This skill provides fail-fast POC validation patterns to catch common ML experiment issues before committing expensive compute. It bundles quick model, gradient, schema, prediction sanity, and NDJSON logging checks so experiments either start clean or fail fast with actionable messages. The patterns are implementation-agnostic and focused on minimizing wasted GPU/time during development.

How this skill works

The skill runs a short preflight suite that instantiates a model, verifies forward/backward passes, inspects gradient health, and performs mini-training and prediction sanity checks. It validates data and event schemas, NDJSON logging structure, checkpoint save/load, and timing budgets.

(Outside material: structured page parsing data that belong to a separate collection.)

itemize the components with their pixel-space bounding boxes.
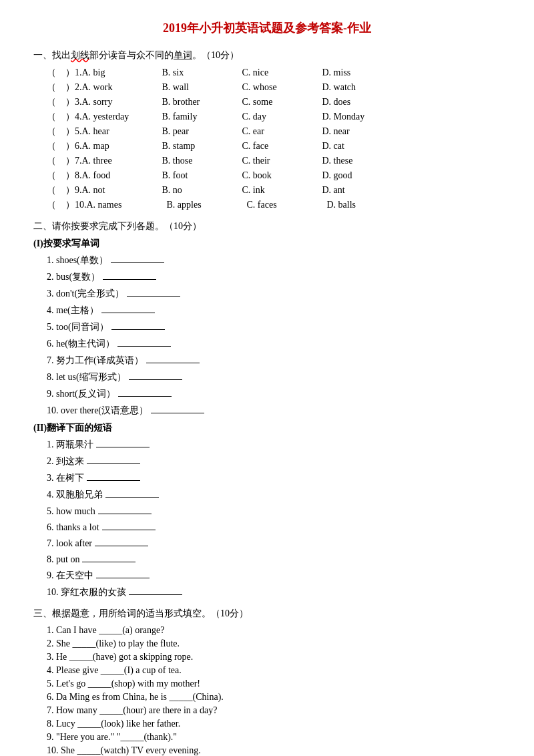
fill-row-s2-4: 4. 双胞胎兄弟 <box>33 487 501 501</box>
section1-title: 一、找出划线部分读音与众不同的单词。（10分） <box>33 49 501 61</box>
fill-line <box>127 286 180 297</box>
q-opt-d: D. ant <box>322 185 403 196</box>
section3-item-3: 3. He _____(have) got a skipping rope. <box>33 652 501 663</box>
section3-item-4: 4. Please give _____(I) a cup of tea. <box>33 665 501 676</box>
fill-row-s2-1: 1. 两瓶果汁 <box>33 437 501 451</box>
q-opt-b: B. apples <box>167 200 247 210</box>
q-options: A. big B. six C. nice D. miss <box>82 67 403 78</box>
q-num: （ ）10. <box>47 199 87 211</box>
fill-line <box>129 369 182 380</box>
q-options: A. yesterday B. family C. day D. Monday <box>82 112 403 122</box>
q-opt-b: B. no <box>162 185 242 196</box>
q-options: A. map B. stamp C. face D. cat <box>82 141 403 152</box>
fill-row-s1-1: 1. shoes(单数） <box>33 252 501 266</box>
fill-label: 7. 努力工作(译成英语） <box>47 355 144 367</box>
q-opt-a: A. map <box>82 141 162 152</box>
fill-row-s2-3: 3. 在树下 <box>33 470 501 484</box>
fill-label: 8. put on <box>47 554 79 565</box>
fill-label: 2. 到这来 <box>47 455 84 467</box>
fill-line <box>117 336 171 347</box>
fill-row-s1-4: 4. me(主格） <box>33 303 501 317</box>
fill-label: 5. too(同音词） <box>47 321 109 333</box>
q-opt-c: C. face <box>242 141 322 152</box>
q-num: （ ）1. <box>47 67 82 79</box>
q-options: A. sorry B. brother C. some D. does <box>82 97 403 108</box>
fill-line <box>111 319 165 330</box>
section3-item-9: 9. "Here you are." "_____(thank)." <box>33 732 501 743</box>
q-opt-d: D. miss <box>322 67 403 78</box>
subsection2-title: (II)翻译下面的短语 <box>33 422 501 434</box>
fill-row-s1-5: 5. too(同音词） <box>33 319 501 333</box>
section1-label: 一、找出 <box>33 50 71 60</box>
fill-row-s1-7: 7. 努力工作(译成英语） <box>33 353 501 367</box>
fill-row-s1-6: 6. he(物主代词） <box>33 336 501 350</box>
q-opt-b: B. foot <box>162 170 242 181</box>
fill-row-s1-2: 2. bus(复数） <box>33 269 501 283</box>
q-num: （ ）3. <box>47 96 82 108</box>
q-opt-a: A. sorry <box>82 97 162 108</box>
q-num: （ ）2. <box>47 81 82 93</box>
fill-label: 10. 穿红衣服的女孩 <box>47 586 126 598</box>
q-options: A. food B. foot C. book D. good <box>82 170 403 181</box>
fill-line <box>87 453 140 464</box>
section1-label2: 划线 <box>71 50 89 60</box>
question-row-9: （ ）9. A. not B. no C. ink D. ant <box>33 184 501 196</box>
question-row-8: （ ）8. A. food B. foot C. book D. good <box>33 170 501 182</box>
fill-line <box>82 552 136 562</box>
fill-row-s1-8: 8. let us(缩写形式） <box>33 369 501 383</box>
fill-row-s2-9: 9. 在天空中 <box>33 568 501 582</box>
fill-label: 6. thanks a lot <box>47 522 99 533</box>
q-num: （ ）9. <box>47 184 82 196</box>
q-opt-c: C. day <box>242 112 322 122</box>
q-opt-a: A. not <box>82 185 162 196</box>
q-opt-d: D. watch <box>322 82 403 93</box>
fill-line <box>151 403 204 413</box>
section3-item-6: 6. Da Ming es from China, he is _____(Ch… <box>33 692 501 703</box>
fill-row-s1-3: 3. don't(完全形式） <box>33 286 501 300</box>
question-row-7: （ ）7. A. three B. those C. their D. thes… <box>33 155 501 167</box>
subsection1-title: (I)按要求写单词 <box>33 238 501 250</box>
section3-item-2: 2. She _____(like) to play the flute. <box>33 638 501 649</box>
fill-label: 3. don't(完全形式） <box>47 288 124 300</box>
q-options: A. not B. no C. ink D. ant <box>82 185 403 196</box>
q-num: （ ）7. <box>47 155 82 167</box>
fill-label: 9. short(反义词） <box>47 388 115 400</box>
q-opt-a: A. hear <box>82 126 162 137</box>
q-opt-d: D. Monday <box>322 112 403 122</box>
fill-label: 2. bus(复数） <box>47 271 100 283</box>
q-options: A. work B. wall C. whose D. watch <box>82 82 403 93</box>
question-row-10: （ ）10. A. names B. apples C. faces D. ba… <box>33 199 501 211</box>
fill-line <box>95 536 148 546</box>
section1-label3: 部分读音与众不同的 <box>89 50 174 60</box>
fill-line <box>111 252 164 263</box>
q-num: （ ）4. <box>47 111 82 123</box>
fill-row-s2-8: 8. put on <box>33 552 501 565</box>
fill-row-s1-9: 9. short(反义词） <box>33 386 501 400</box>
section3-item-7: 7. How many _____(hour) are there in a d… <box>33 705 501 716</box>
fill-row-s2-6: 6. thanks a lot <box>33 520 501 533</box>
section1-label5: 。（10分） <box>192 50 239 60</box>
fill-line <box>118 386 172 397</box>
q-num: （ ）6. <box>47 140 82 152</box>
q-opt-d: D. does <box>322 97 403 108</box>
fill-line <box>146 353 200 363</box>
fill-label: 4. 双胞胎兄弟 <box>47 489 103 501</box>
fill-row-s2-10: 10. 穿红衣服的女孩 <box>33 584 501 598</box>
question-row-3: （ ）3. A. sorry B. brother C. some D. doe… <box>33 96 501 108</box>
section3-item-1: 1. Can I have _____(a) orange? <box>33 625 501 636</box>
fill-row-s1-10: 10. over there(汉语意思） <box>33 403 501 417</box>
q-opt-b: B. brother <box>162 97 242 108</box>
q-options: A. hear B. pear C. ear D. near <box>82 126 403 137</box>
fill-line <box>129 584 182 595</box>
q-options: A. names B. apples C. faces D. balls <box>87 200 407 210</box>
page-title: 2019年小升初英语试题及参考答案-作业 <box>33 20 501 36</box>
fill-label: 4. me(主格） <box>47 305 99 317</box>
question-row-2: （ ）2. A. work B. wall C. whose D. watch <box>33 81 501 93</box>
fill-line <box>96 437 150 447</box>
q-opt-c: C. ear <box>242 126 322 137</box>
q-opt-c: C. nice <box>242 67 322 78</box>
q-opt-a: A. three <box>82 156 162 166</box>
q-opt-a: A. names <box>87 200 167 210</box>
fill-label: 1. shoes(单数） <box>47 254 108 266</box>
q-num: （ ）8. <box>47 170 82 182</box>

When any check fails it raises clear, actionable errors so you fix the root cause before launching long experiments.

When to use it

Before running a long training job or hyperparameter sweep
When validating a new model architecture or data pipeline
To check gradient flow and detect NaNs/Inf or zero gradients
When adding new feature computation or data sources
Before committing experiments to shared GPU resources

Best practices

Run the full POC validation on CI or as a pre-commit/preflight step
Prefer relative thresholds (e.g., pred_std / target_std) over absolute numbers
Fail loudly: raise detailed errors rather than silencing exceptions
Keep POC checks short (<2 minutes) and focused on actionable failures
Log NDJSON events with required fields so downstream tooling can validate runs

Example use cases

Quickly validate a new LSTM/transformer architecture for gradient flow and gate biases
Checkpoint sanity: save then reload model weights before full training
Detect collapsed or exploded predictions on a small test split to avoid wasted training
Validate that feature pipeline produces required columns at pipeline boundaries
Preflight NDJSON logging schema so experiment dashboards ingest clean events

FAQ

What does a typical POC run include?

A minimal POC includes model instantiation, a gradient backprop check, NDJSON artifact write, selector/epoch variation test, and a short mini-training loop.

How do I detect collapsed predictions?

Compute pred_std / target_std and fail if the ratio is below a small relative threshold (e.g., 0.5%). Also check unique value counts and correlation with targets.

When should I add architecture-specific checks?

Add them when you introduce recurrent or gated layers (LSTM/GRU) to validate gate biases and hidden-to-hidden gradient norms.